Saved data entries:
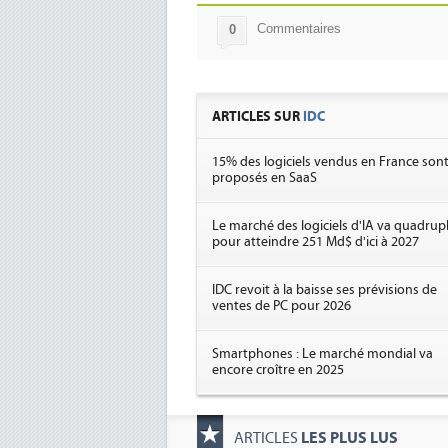
Commentaires
0
ARTICLES SUR
IDC
15% des logiciels vendus en France son
proposés en SaaS
Le marché des logiciels d'IA va quadrup
pour atteindre 251 Md$ d'ici à 2027
IDC revoit à la baisse ses prévisions de
ventes de PC pour 2026
Smartphones : Le marché mondial va
encore croître en 2025
LES PLUS LUS
ARTICLES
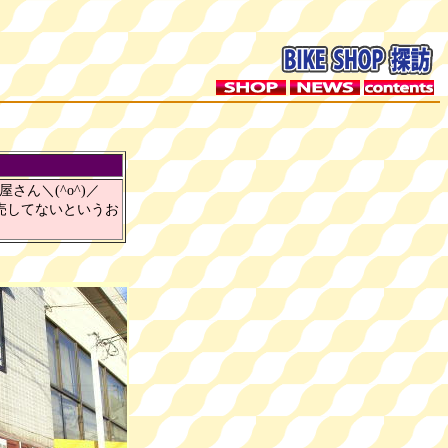
ん＼(^o^)／
売してないというお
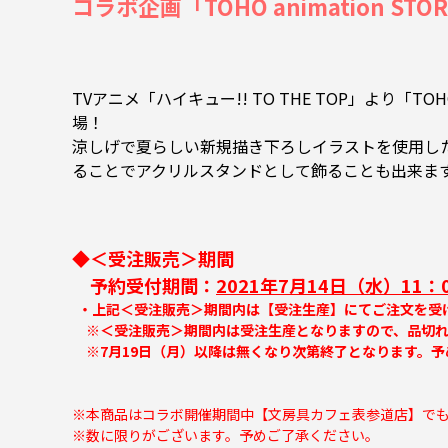
コラボ企画「TOHO animation S
TVアニメ「ハイキュー!! TO THE TOP」より「
場！
涼しげで夏らしい新規描き下ろしイラストを使用し
ることでアクリルスタンドとして飾ることも出来ま
◆＜受注販売＞期間
予約受付期間：
2021年7月14日（水）11：
・上記＜受注販売＞期間内は【受注生産】にてご注文を受
※＜受注販売＞期間内は受注生産となりますので、品切れ
※7月19日（月）以降は無くなり次第終了となります。
※本商品はコラボ開催期間中【文房具カフェ表参道店】で
※数に限りがございます。予めご了承ください。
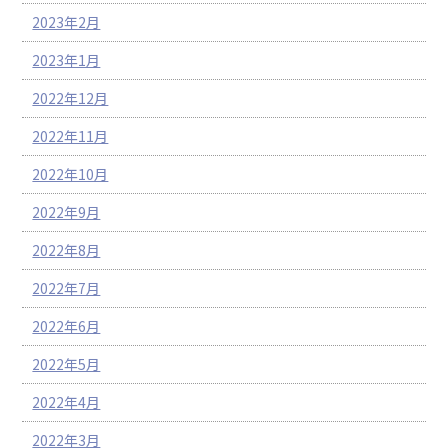
2023年2月
2023年1月
2022年12月
2022年11月
2022年10月
2022年9月
2022年8月
2022年7月
2022年6月
2022年5月
2022年4月
2022年3月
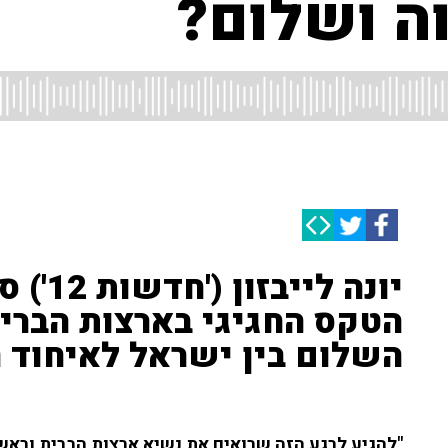
ה ושלום?
יונה לי
הטקס החגיגי בארצות הברי
השלום בין ישראל לאיחוד ה
"להגיע לרגע הזה שרואים את נשיא ארצות הברית וראש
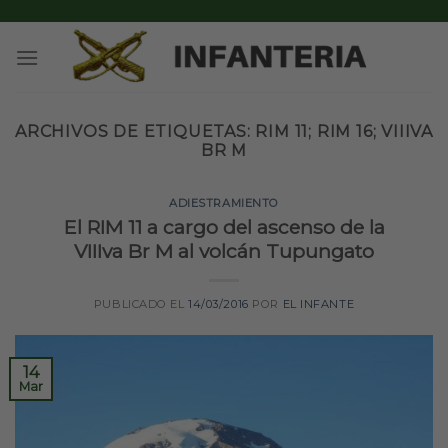
Skip
to
content
ARCHIVOS DE ETIQUETAS:
RIM 11; RIM 16; VIIIVA
BR M
ADIESTRAMIENTO
El RIM 11 a cargo del ascenso de la
VIIIva Br M al volcán Tupungato
PUBLICADO EL
14/03/2016
POR
EL INFANTE
14
Mar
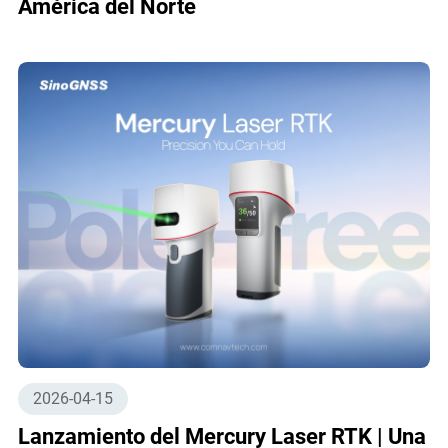
América del Norte
2026-04-15
Lanzamiento del Mercury Laser RTK | Una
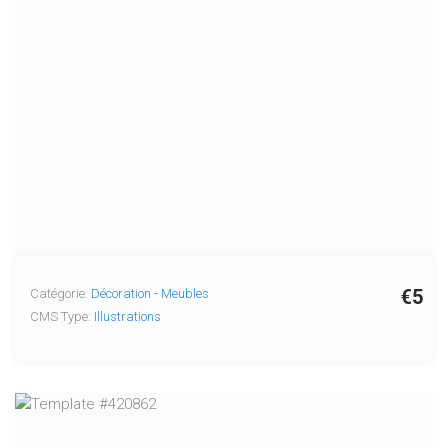
€5
Catégorie:
Décoration - Meubles
CMS Type:
Illustrations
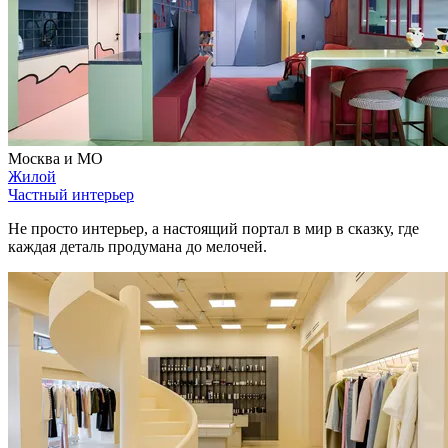
Москва и МО
Жилой
Частный интерьер
Не просто интерьер, а настоящий портал в мир в сказку, где
каждая деталь продумана до мелочей.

## What is expected
Leave the pictures out and print every record exactly.

## Answer to this problem
Commentaires
0
ARTICLES SUR
IDC
15% des logiciels vendus en France son
proposés en SaaS
Le marché des logiciels d'IA va quadrup
pour atteindre 251 Md$ d'ici à 2027
IDC revoit à la baisse ses prévisions de
ventes de PC pour 2026
Smartphones : Le marché mondial va
encore croître en 2025
LES PLUS LUS
ARTICLES
ん＼(^o^)／
売してないというお
コラボ企画「TOHO animation S
TVアニメ「ハイキュー!! TO THE TOP」より「
場！
涼しげで夏らしい新規描き下ろしイラストを使用し
ることでアクリルスタンドとして飾ることも出来ま
◆＜受注販売＞期間
予約受付期間：
2021年7月14日（水）11：
・上記＜受注販売＞期間内は【受注生産】にてご注文を受
※＜受注販売＞期間内は受注生産となりますので、品切れ
※7月19日（月）以降は無くなり次第終了となります。
※本商品はコラボ開催期間中【文房具カフェ表参道店】で
※数に限りがございます。予めご了承ください。
2023年2月
2023年1月
2022年12月
2022年11月
2022年10月
2022年9月
2022年8月
2022年7月
2022年6月
2022年5月
2022年4月
2022年3月
ה ושלום?
יונה לי
הטקס החגיגי בארצות הברי
השלום בין ישראל לאיחוד ה
"להגיע לרגע הזה שרואים את נשיא ארצות הברית וראש
Skip
to
content
ARCHIVOS DE ETIQUETAS:
RIM 11; RIM 16; VIIIVA
BR M
ADIESTRAMIENTO
El RIM 11 a cargo del ascenso de la
VIIIva Br M al volcán Tupungato
PUBLICADO EL
14/03/2016
POR
EL INFANTE
14
Mar
América del Norte
2026-04-15
Lanzamiento del Mercury Laser RTK | Una
€5
Catégorie:
Décoration - Meubles
CMS Type:
Illustrations
Москва и МО
Жилой
Частный интерьер
Не просто интерьер, а настоящий портал в мир в сказку, где
каждая деталь продумана до мелочей.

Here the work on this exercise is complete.